Midterm: Oct 25, 3.30pm-4:45pm, room 109.

Final: Thursday, December 22nd, 4pm-5.50pm, room 109.

Mailing list: To subscribe to the class list, follow instructions at
http://www.cs.nyu.edu/mailman/listinfo/csci_ua_0310_001_fa16
To post a message to all the list members, send email to csci_ua_0310_001_fa16@cs.nyu.edu. Please, post only messages interesting to everybody taking the class. Specific class-related questions and most of your other correspondence should be directed to the instructor.
Course Homepage: http://cs.nyu.edu/courses/fall16/CSCI-UA.0310-001/index.html
NYU classes (for homework submission): https://newclasses.nyu.edu/portal/site/096a3446-3455-48e3-90e6-8e24299d843a#

Lecture Summaries (see also Selected Notes from MIT)

Additional Handouts:

Problem Sets:


Brief Course Description:

This is an introductory course in algorithms. We will cover standard topics such as sorting, divide-and-conquer, various data structures, graph algorithms, dynamic programming, greedy algorithms, and - time permitting - online and approximation algorithms. The emphasis will be given to arguing the correctness of algorithms and performing the analysis of their running time.

Textbook:

Introduction to Algorithms by Thomas H. Cormen, Charles E. Leiserson, Ronald L. Rivest, and Cliff Stein, published by MIT Press.
You can get either the THIRD EDITION (recommended) or the SECOND EDITION. The exercises will refer to the THIRD edition.

Grading:

There will be one in-class midterm and a final exam, in addition to approximately weekly homework assignments. Tentative grade split is 40% homework, 25% midterm and 35% final exam. Students on the "boundary" between two grades might increase their grade by doing accurate self-grading, as explained below.

Homework:

Each problem set will consist of several problems. Some of the homework exercises will be routine, but others will be more challenging. I do not expect you to solve all of the homework problems, but I hope that you will benefit from working on the more difficult ones. Homework will be assigned the day of the class, and will be due the following week (unless stated otherwise). No late homework will be accepted. The solutions will be discussed during the recitation immediately following the due date of the homework. We encourage the students to come to the recitation - not only for the homework solutions, - but primarily to see examples of the problems similar to those assigned for the following week.

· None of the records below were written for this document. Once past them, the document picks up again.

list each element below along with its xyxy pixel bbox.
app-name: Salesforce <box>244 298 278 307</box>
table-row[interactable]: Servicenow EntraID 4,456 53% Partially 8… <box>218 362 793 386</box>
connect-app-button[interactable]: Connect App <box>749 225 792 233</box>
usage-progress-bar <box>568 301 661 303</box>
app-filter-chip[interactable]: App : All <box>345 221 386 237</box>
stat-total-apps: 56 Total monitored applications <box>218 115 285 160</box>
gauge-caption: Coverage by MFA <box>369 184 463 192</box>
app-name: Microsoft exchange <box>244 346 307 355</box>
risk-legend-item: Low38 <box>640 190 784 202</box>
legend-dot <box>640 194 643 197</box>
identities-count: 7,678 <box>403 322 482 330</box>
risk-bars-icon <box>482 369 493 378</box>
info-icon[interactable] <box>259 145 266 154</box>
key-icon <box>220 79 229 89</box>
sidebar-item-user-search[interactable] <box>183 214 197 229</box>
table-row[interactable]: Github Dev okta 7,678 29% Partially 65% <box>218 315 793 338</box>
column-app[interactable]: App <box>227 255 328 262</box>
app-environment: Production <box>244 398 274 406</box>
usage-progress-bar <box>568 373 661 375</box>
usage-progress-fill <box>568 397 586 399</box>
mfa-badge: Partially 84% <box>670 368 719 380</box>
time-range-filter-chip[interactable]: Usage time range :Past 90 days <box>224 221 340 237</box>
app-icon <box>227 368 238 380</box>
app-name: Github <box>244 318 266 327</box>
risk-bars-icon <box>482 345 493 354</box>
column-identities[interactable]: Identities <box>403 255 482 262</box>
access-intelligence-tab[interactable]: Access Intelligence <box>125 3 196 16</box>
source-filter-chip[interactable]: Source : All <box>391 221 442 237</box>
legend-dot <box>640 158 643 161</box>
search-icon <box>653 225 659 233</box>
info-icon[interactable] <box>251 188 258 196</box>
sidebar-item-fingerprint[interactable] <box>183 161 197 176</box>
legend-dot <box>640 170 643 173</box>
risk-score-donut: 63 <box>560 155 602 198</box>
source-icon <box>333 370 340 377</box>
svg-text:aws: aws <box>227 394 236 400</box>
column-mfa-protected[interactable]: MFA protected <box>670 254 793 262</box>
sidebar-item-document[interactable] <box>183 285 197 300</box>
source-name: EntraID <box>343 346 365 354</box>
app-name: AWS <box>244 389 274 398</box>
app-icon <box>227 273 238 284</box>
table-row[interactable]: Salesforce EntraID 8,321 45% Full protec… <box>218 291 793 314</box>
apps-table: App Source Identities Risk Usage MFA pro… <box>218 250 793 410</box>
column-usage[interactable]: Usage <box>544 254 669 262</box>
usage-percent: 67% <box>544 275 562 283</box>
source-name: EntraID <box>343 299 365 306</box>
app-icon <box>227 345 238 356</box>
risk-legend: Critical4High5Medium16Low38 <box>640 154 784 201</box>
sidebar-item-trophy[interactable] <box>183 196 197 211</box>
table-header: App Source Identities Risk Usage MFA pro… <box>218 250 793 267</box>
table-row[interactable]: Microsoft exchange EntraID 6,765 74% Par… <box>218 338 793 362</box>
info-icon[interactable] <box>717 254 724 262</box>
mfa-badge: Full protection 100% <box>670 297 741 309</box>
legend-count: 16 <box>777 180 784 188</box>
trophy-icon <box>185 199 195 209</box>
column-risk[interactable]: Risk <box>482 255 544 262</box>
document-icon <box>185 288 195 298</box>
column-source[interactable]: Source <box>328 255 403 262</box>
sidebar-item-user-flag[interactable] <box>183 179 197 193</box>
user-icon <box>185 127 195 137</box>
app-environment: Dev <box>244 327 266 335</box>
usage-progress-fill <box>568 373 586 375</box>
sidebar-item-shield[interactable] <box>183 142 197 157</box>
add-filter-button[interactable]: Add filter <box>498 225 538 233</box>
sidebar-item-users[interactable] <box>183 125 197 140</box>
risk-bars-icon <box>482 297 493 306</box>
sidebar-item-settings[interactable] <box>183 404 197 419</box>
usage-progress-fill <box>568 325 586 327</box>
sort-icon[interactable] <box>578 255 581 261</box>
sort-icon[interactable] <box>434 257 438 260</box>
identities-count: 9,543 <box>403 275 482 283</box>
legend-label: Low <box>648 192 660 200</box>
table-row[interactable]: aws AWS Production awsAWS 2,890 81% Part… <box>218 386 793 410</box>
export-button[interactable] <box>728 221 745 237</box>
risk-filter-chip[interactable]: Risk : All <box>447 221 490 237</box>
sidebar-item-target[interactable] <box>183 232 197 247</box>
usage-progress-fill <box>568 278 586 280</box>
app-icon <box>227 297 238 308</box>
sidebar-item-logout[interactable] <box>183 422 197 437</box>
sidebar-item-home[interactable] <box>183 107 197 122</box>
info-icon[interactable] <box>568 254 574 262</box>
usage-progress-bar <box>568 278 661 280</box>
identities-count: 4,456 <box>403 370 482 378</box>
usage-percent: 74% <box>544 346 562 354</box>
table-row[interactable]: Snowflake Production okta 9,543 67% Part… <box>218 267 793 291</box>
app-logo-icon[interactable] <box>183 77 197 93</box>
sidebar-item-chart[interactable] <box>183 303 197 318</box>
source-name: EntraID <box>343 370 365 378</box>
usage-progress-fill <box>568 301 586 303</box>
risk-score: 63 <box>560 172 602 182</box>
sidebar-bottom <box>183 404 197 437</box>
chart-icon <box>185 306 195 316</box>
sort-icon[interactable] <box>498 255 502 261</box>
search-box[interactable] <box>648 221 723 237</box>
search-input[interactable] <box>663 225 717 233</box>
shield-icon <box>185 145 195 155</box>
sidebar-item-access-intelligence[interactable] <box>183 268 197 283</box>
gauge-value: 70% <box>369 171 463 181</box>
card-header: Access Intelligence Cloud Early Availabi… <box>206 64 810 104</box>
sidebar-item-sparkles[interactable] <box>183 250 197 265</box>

The maximum point value for each problem (and, sometimes, parts of the problem) will be stated on the homework. Some questions in the homework will be for the extra credit, and will be explicitly marked as such (together with their maximum extra credit) on each assignment. Solving such problems can make your overall grade for the homework above 100%, or, alternatively, effectively "erase" the credit lost for not solving some of the required problems.

Self-Grading:

Another way where copying homework is useful is for self-grading. In particular, after the students handed in their homework and learned the correct solutions during the following recitation, but before getting back their graded solutions, the students can hand in their self-graded homework, using the same grading system they expect from the actual graders. Unlike regular homework, self-graded homework should only be submitted by email to the Recitation Instructor. We believe self-grading their own mistakes will greatly improve the students' understanding of the material. Moreover, as explained above, students on the "boundary" between two grades might increase their grade by doing accurate self-grading.